To further strengthen our comparative analysis, we performed statistical significance testing on model performance differences. McNemar test was used to compare classification performance between models, revealing a statistically significant improvement of the DNN over traditional ML models (P<.01). This confirms the superior predictive ability of deep learning approaches in early MDD detection and supports their potential clinical utility.
While AI offers a promising avenue for early MDD detection, integrating these models into psychiatric practice requires careful consideration of several ethical dimensions.
Patient Privacy and Data Security
The use of sensitive neuroimaging and clinical data raises significant privacy concerns. Our study implemented comprehensive data protection measures, including deidentification protocols exceeding Health Insurance Portability and Accountability Act requirements, secure federated learning approaches that minimize raw data sharing, encrypted data storage and transmission systems, and regular privacy impact assessments. Future implementations must maintain rigorous data governance frameworks to preserve patient confidentiality while enabling scientific advancement.
Algorithmic Bias and Health Disparities
AI models risk perpetuating or amplifying existing biases in health care. Our analysis revealed subtle performance variations across demographic groups, highlighting the need for diverse training datasets that reflect population heterogeneity, regular bias audits with stratified performance reporting, fairness-aware algorithm development techniques, and community engagement to identify potential disparities.

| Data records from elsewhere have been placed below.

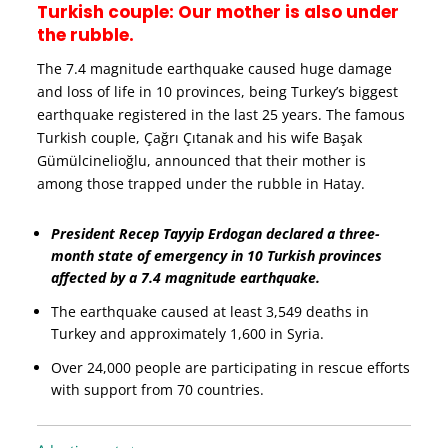
Turkish couple: Our mother is also under
the rubble.
The 7.4 magnitude earthquake caused huge damage
and loss of life in 10 provinces, being Turkey’s biggest
earthquake registered in the last 25 years. The famous
Turkish couple, Çağrı Çıtanak and his wife Başak
Gümülcinelioğlu, announced that their mother is
among those trapped under the rubble in Hatay.
President Recep Tayyip Erdogan declared a three-
month state of emergency in 10 Turkish provinces
affected by a 7.4 magnitude earthquake.
The earthquake caused at least 3,549 deaths in
Turkey and approximately 1,600 in Syria.
Over 24,000 people are participating in rescue efforts
with support from 70 countries.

Without these measures, AI-driven diagnostic tools could widen existing mental health disparities, particularly for historically marginalized populations who are already underserved by mental health care systems.
Interpretability and Clinical Accountability
The “black box” nature of complex AI models presents challenges for clinical integration. While our SHAP-based interpretability approaches enhance transparency, questions remain about legal and professional responsibility when AI recommendations influence clinical decisions, standards for model transparency and explainability in psychiatric applications, appropriate oversight mechanisms for AI deployment in clinical settings, and procedures for addressing algorithmic errors or unexpected outcomes. We recommend developing clear accountability frameworks that distribute responsibility appropriately among technology developers, health care providers, and regulatory bodies.
Integration With Clinical Practice
AI tools should complement, not replace, clinical judgment. Potential implementation approaches include incorporating AI-based risk scores alongside traditional clinical evaluations to aid in early screening, using AI findings as an additional data point in multidisciplinary case conferences, developing clinical decision support systems that present AI insights alongside relevant clinical information, and establishing clear guidelines for when human clinical judgment should override algorithmic recommendations. Clear guidelines should be established to ensure that AI models are used as decision support tools rather than definitive diagnostic replacements. Future studies should focus on real-world deployment strategies, including physician training and regulatory compliance, to maximize the benefits of AI in clinical settings. Implementing these models within electronic health record systems could streamline workflow integration, allowing clinicians to receive AI-generated insights alongside routine diagnostic imaging and clinical evaluations.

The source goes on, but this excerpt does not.